PROBLEM DESCRIPTION: Wherever an image appears in the records, exclude it, and reproduce everything else exactly.

- - -

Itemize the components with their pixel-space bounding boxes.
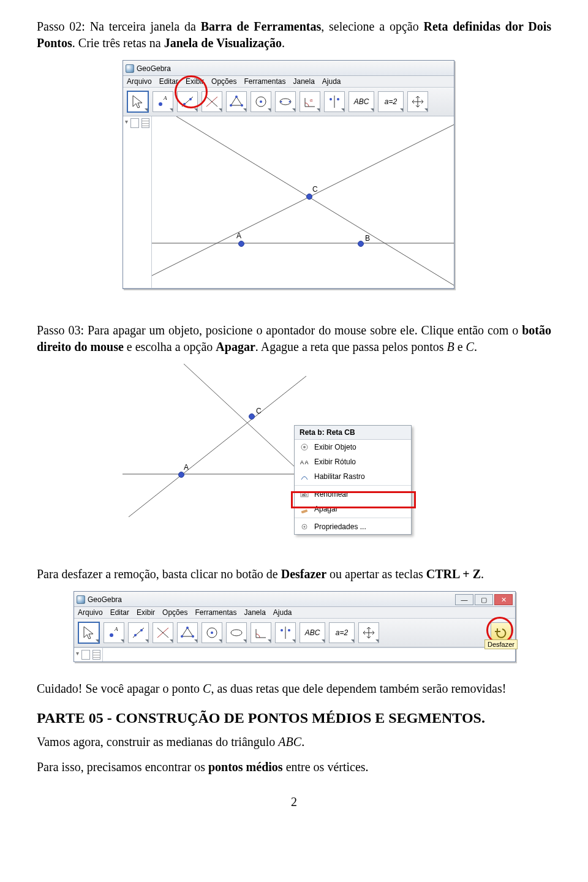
tool-reflect[interactable] xyxy=(275,622,296,643)
tool-move-view[interactable] xyxy=(358,622,379,643)
undo-text: Para desfazer a remoção, basta clicar no… xyxy=(37,566,551,582)
tool-slider[interactable]: a=2 xyxy=(378,91,404,112)
label-c2: C xyxy=(256,407,262,415)
menu-editar[interactable]: Editar xyxy=(110,608,129,617)
menu-arquivo[interactable]: Arquivo xyxy=(78,608,103,617)
svg-marker-41 xyxy=(182,628,193,636)
italic: B xyxy=(447,340,454,353)
menu-ajuda[interactable]: Ajuda xyxy=(322,77,341,86)
menu-ferramentas[interactable]: Ferramentas xyxy=(195,608,236,617)
cursor-icon xyxy=(81,625,96,640)
text: Passo 03: Para apagar um objeto, posicio… xyxy=(37,323,522,337)
ctx-label: Renomear xyxy=(314,490,349,499)
svg-point-18 xyxy=(330,98,332,100)
axes-icon[interactable] xyxy=(81,650,90,660)
menu-janela[interactable]: Janela xyxy=(244,608,265,617)
tool-point[interactable]: A xyxy=(153,91,173,112)
side-panel: ▾ xyxy=(123,116,152,288)
tool-move[interactable] xyxy=(78,622,100,644)
maximize-button[interactable]: ▢ xyxy=(475,594,493,605)
tool-circle[interactable] xyxy=(202,622,222,643)
app-icon xyxy=(77,595,85,604)
geogebra-window: GeoGebra Arquivo Editar Exibir Opções Fe… xyxy=(123,60,454,289)
tool-angle[interactable]: α xyxy=(300,91,320,112)
tool-text[interactable]: ABC xyxy=(349,91,374,112)
tool-ellipse[interactable] xyxy=(226,622,247,643)
svg-line-20 xyxy=(152,123,454,276)
text: . xyxy=(481,567,484,581)
move-view-icon xyxy=(361,625,376,640)
minimize-button[interactable]: — xyxy=(455,594,473,605)
text: , selecione a opção xyxy=(321,20,423,33)
menu-opcoes[interactable]: Opções xyxy=(211,77,236,86)
move-view-icon xyxy=(410,94,425,109)
svg-point-50 xyxy=(288,629,290,631)
svg-point-49 xyxy=(281,629,283,631)
axes-icon[interactable] xyxy=(130,118,139,128)
tool-reflect[interactable] xyxy=(324,91,345,112)
svg-text:A A: A A xyxy=(300,459,309,466)
svg-point-46 xyxy=(211,631,213,634)
tool-circle[interactable] xyxy=(251,91,271,112)
ctx-exibir-rotulo[interactable]: A A Exibir Rótulo xyxy=(295,454,411,469)
menu-janela[interactable]: Janela xyxy=(293,77,314,86)
svg-point-19 xyxy=(337,98,339,100)
menu-arquivo[interactable]: Arquivo xyxy=(127,77,152,86)
tool-move-view[interactable] xyxy=(407,91,428,112)
menu-ferramentas[interactable]: Ferramentas xyxy=(244,77,285,86)
text: . Agague a reta que passa pelos pontos xyxy=(255,340,447,353)
tool-line[interactable] xyxy=(128,622,149,643)
polygon-icon xyxy=(229,94,244,109)
svg-point-12 xyxy=(260,100,262,103)
ctx-propriedades[interactable]: Propriedades ... xyxy=(295,519,411,534)
geogebra-window-wide: GeoGebra — ▢ ✕ Arquivo Editar Exibir Opç… xyxy=(74,591,516,662)
svg-point-0 xyxy=(159,102,162,106)
tool-ellipse[interactable] xyxy=(275,91,296,112)
svg-point-15 xyxy=(289,101,291,103)
ctx-exibir-objeto[interactable]: Exibir Objeto xyxy=(295,440,411,454)
app-title: GeoGebra xyxy=(137,64,171,73)
ellipse-icon xyxy=(278,94,293,109)
tool-move[interactable] xyxy=(127,91,149,113)
ctx-apagar[interactable]: Apagar xyxy=(295,502,411,516)
tool-slider[interactable]: a=2 xyxy=(329,622,355,643)
text: . xyxy=(474,340,477,353)
menu-opcoes[interactable]: Opções xyxy=(162,608,187,617)
svg-point-37 xyxy=(134,634,137,636)
point-c2[interactable] xyxy=(249,413,255,420)
point-a2[interactable] xyxy=(178,472,184,478)
rename-icon: ab xyxy=(300,489,309,499)
circle-icon xyxy=(205,625,219,640)
menu-editar[interactable]: Editar xyxy=(159,77,178,86)
point-c[interactable] xyxy=(306,194,312,200)
drawing-canvas[interactable]: C A B xyxy=(152,116,454,288)
section-heading: PARTE 05 - CONSTRUÇÃO DE PONTOS MÉDIOS E… xyxy=(37,708,551,728)
menu-exibir[interactable]: Exibir xyxy=(137,608,155,617)
ctx-renomear[interactable]: ab Renomear xyxy=(295,487,411,502)
tool-polygon[interactable] xyxy=(177,622,198,643)
ctx-habilitar-rastro[interactable]: Habilitar Rastro xyxy=(295,469,411,484)
tool-polygon[interactable] xyxy=(226,91,247,112)
svg-rect-31 xyxy=(301,509,308,513)
svg-point-47 xyxy=(231,630,242,636)
svg-line-36 xyxy=(133,628,144,638)
menu-ajuda[interactable]: Ajuda xyxy=(273,608,292,617)
tool-text[interactable]: ABC xyxy=(300,622,325,643)
point-b[interactable] xyxy=(358,241,364,247)
bold: CTRL + Z xyxy=(426,567,481,581)
grid-icon[interactable] xyxy=(141,118,150,128)
tool-angle[interactable] xyxy=(251,622,271,643)
tool-perpendicular[interactable] xyxy=(153,622,173,643)
text: Para desfazer a remoção, basta clicar no… xyxy=(37,567,281,581)
cursor-icon xyxy=(130,94,145,109)
close-button[interactable]: ✕ xyxy=(494,594,513,605)
tool-point[interactable]: A xyxy=(104,622,124,643)
canvas-svg xyxy=(152,116,454,288)
perp-icon xyxy=(156,625,170,640)
grid-icon[interactable] xyxy=(92,650,101,660)
italic: C xyxy=(203,682,211,695)
gear-icon xyxy=(300,522,309,532)
line-icon xyxy=(131,625,146,640)
point-a[interactable] xyxy=(238,241,244,247)
figure-2: C A Reta b: Reta CB Exibir Objeto A A Ex… xyxy=(123,364,551,548)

- - -

WRITTEN RESPONSE:
Itemize the components with their pixel-space bounding boxes.
tool-reflect[interactable] xyxy=(275,622,296,643)
tool-move-view[interactable] xyxy=(358,622,379,643)
undo-text: Para desfazer a remoção, basta clicar no… xyxy=(37,566,551,582)
tool-slider[interactable]: a=2 xyxy=(378,91,404,112)
label-c2: C xyxy=(256,407,262,415)
menu-editar[interactable]: Editar xyxy=(110,608,129,617)
menu-arquivo[interactable]: Arquivo xyxy=(78,608,103,617)
svg-marker-41 xyxy=(182,628,193,636)
italic: B xyxy=(447,340,454,353)
menu-ajuda[interactable]: Ajuda xyxy=(322,77,341,86)
menu-ferramentas[interactable]: Ferramentas xyxy=(195,608,236,617)
cursor-icon xyxy=(81,625,96,640)
text: Passo 03: Para apagar um objeto, posicio… xyxy=(37,323,522,337)
ctx-label: Renomear xyxy=(314,490,349,499)
svg-point-18 xyxy=(330,98,332,100)
axes-icon[interactable] xyxy=(81,650,90,660)
menu-janela[interactable]: Janela xyxy=(244,608,265,617)
tool-point[interactable]: A xyxy=(153,91,173,112)
side-panel: ▾ xyxy=(123,116,152,288)
tool-move[interactable] xyxy=(78,622,100,644)
maximize-button[interactable]: ▢ xyxy=(475,594,493,605)
tool-circle[interactable] xyxy=(202,622,222,643)
app-icon xyxy=(77,595,85,604)
geogebra-window: GeoGebra Arquivo Editar Exibir Opções Fe… xyxy=(123,60,454,289)
tool-angle[interactable]: α xyxy=(300,91,320,112)
tool-text[interactable]: ABC xyxy=(349,91,374,112)
tool-ellipse[interactable] xyxy=(226,622,247,643)
svg-line-20 xyxy=(152,123,454,276)
text: . xyxy=(481,567,484,581)
move-view-icon xyxy=(361,625,376,640)
minimize-button[interactable]: — xyxy=(455,594,473,605)
text: , selecione a opção xyxy=(321,20,423,33)
menu-opcoes[interactable]: Opções xyxy=(211,77,236,86)
move-view-icon xyxy=(410,94,425,109)
svg-point-50 xyxy=(288,629,290,631)
svg-point-49 xyxy=(281,629,283,631)
axes-icon[interactable] xyxy=(130,118,139,128)
tool-reflect[interactable] xyxy=(324,91,345,112)
svg-text:A A: A A xyxy=(300,459,309,466)
svg-point-46 xyxy=(211,631,213,634)
tool-circle[interactable] xyxy=(251,91,271,112)
ctx-exibir-rotulo[interactable]: A A Exibir Rótulo xyxy=(295,454,411,469)
menu-janela[interactable]: Janela xyxy=(293,77,314,86)
svg-point-19 xyxy=(337,98,339,100)
menu-arquivo[interactable]: Arquivo xyxy=(127,77,152,86)
tool-move-view[interactable] xyxy=(407,91,428,112)
menu-ferramentas[interactable]: Ferramentas xyxy=(244,77,285,86)
text: . Agague a reta que passa pelos pontos xyxy=(255,340,447,353)
tool-line[interactable] xyxy=(128,622,149,643)
polygon-icon xyxy=(229,94,244,109)
svg-point-12 xyxy=(260,100,262,103)
ctx-propriedades[interactable]: Propriedades ... xyxy=(295,519,411,534)
geogebra-window-wide: GeoGebra — ▢ ✕ Arquivo Editar Exibir Opç… xyxy=(74,591,516,662)
svg-point-0 xyxy=(159,102,162,106)
tool-ellipse[interactable] xyxy=(275,91,296,112)
svg-point-15 xyxy=(289,101,291,103)
ctx-exibir-objeto[interactable]: Exibir Objeto xyxy=(295,440,411,454)
app-title: GeoGebra xyxy=(137,64,171,73)
ellipse-icon xyxy=(278,94,293,109)
tool-move[interactable] xyxy=(127,91,149,113)
ctx-apagar[interactable]: Apagar xyxy=(295,502,411,516)
tool-slider[interactable]: a=2 xyxy=(329,622,355,643)
text: . xyxy=(474,340,477,353)
menu-opcoes[interactable]: Opções xyxy=(162,608,187,617)
svg-point-37 xyxy=(134,634,137,636)
point-c2[interactable] xyxy=(249,413,255,420)
point-a2[interactable] xyxy=(178,472,184,478)
rename-icon: ab xyxy=(300,489,309,499)
circle-icon xyxy=(205,625,219,640)
menu-editar[interactable]: Editar xyxy=(159,77,178,86)
point-c[interactable] xyxy=(306,194,312,200)
drawing-canvas[interactable]: C A B xyxy=(152,116,454,288)
section-heading: PARTE 05 - CONSTRUÇÃO DE PONTOS MÉDIOS E… xyxy=(37,708,551,728)
menu-exibir[interactable]: Exibir xyxy=(137,608,155,617)
ctx-renomear[interactable]: ab Renomear xyxy=(295,487,411,502)
tool-polygon[interactable] xyxy=(177,622,198,643)
ctx-habilitar-rastro[interactable]: Habilitar Rastro xyxy=(295,469,411,484)
tool-polygon[interactable] xyxy=(226,91,247,112)
svg-rect-31 xyxy=(301,509,308,513)
svg-point-47 xyxy=(231,630,242,636)
svg-line-36 xyxy=(133,628,144,638)
menu-ajuda[interactable]: Ajuda xyxy=(273,608,292,617)
tool-text[interactable]: ABC xyxy=(300,622,325,643)
point-b[interactable] xyxy=(358,241,364,247)
bold: CTRL + Z xyxy=(426,567,481,581)
grid-icon[interactable] xyxy=(141,118,150,128)
tool-angle[interactable] xyxy=(251,622,271,643)
tool-perpendicular[interactable] xyxy=(153,622,173,643)
text: Para desfazer a remoção, basta clicar no… xyxy=(37,567,281,581)
cursor-icon xyxy=(130,94,145,109)
close-button[interactable]: ✕ xyxy=(494,594,513,605)
tool-point[interactable]: A xyxy=(104,622,124,643)
canvas-svg xyxy=(152,116,454,288)
perp-icon xyxy=(156,625,170,640)
grid-icon[interactable] xyxy=(92,650,101,660)
italic: C xyxy=(203,682,211,695)
gear-icon xyxy=(300,522,309,532)
line-icon xyxy=(131,625,146,640)
point-a[interactable] xyxy=(238,241,244,247)
figure-2: C A Reta b: Reta CB Exibir Objeto A A Ex… xyxy=(123,364,551,548)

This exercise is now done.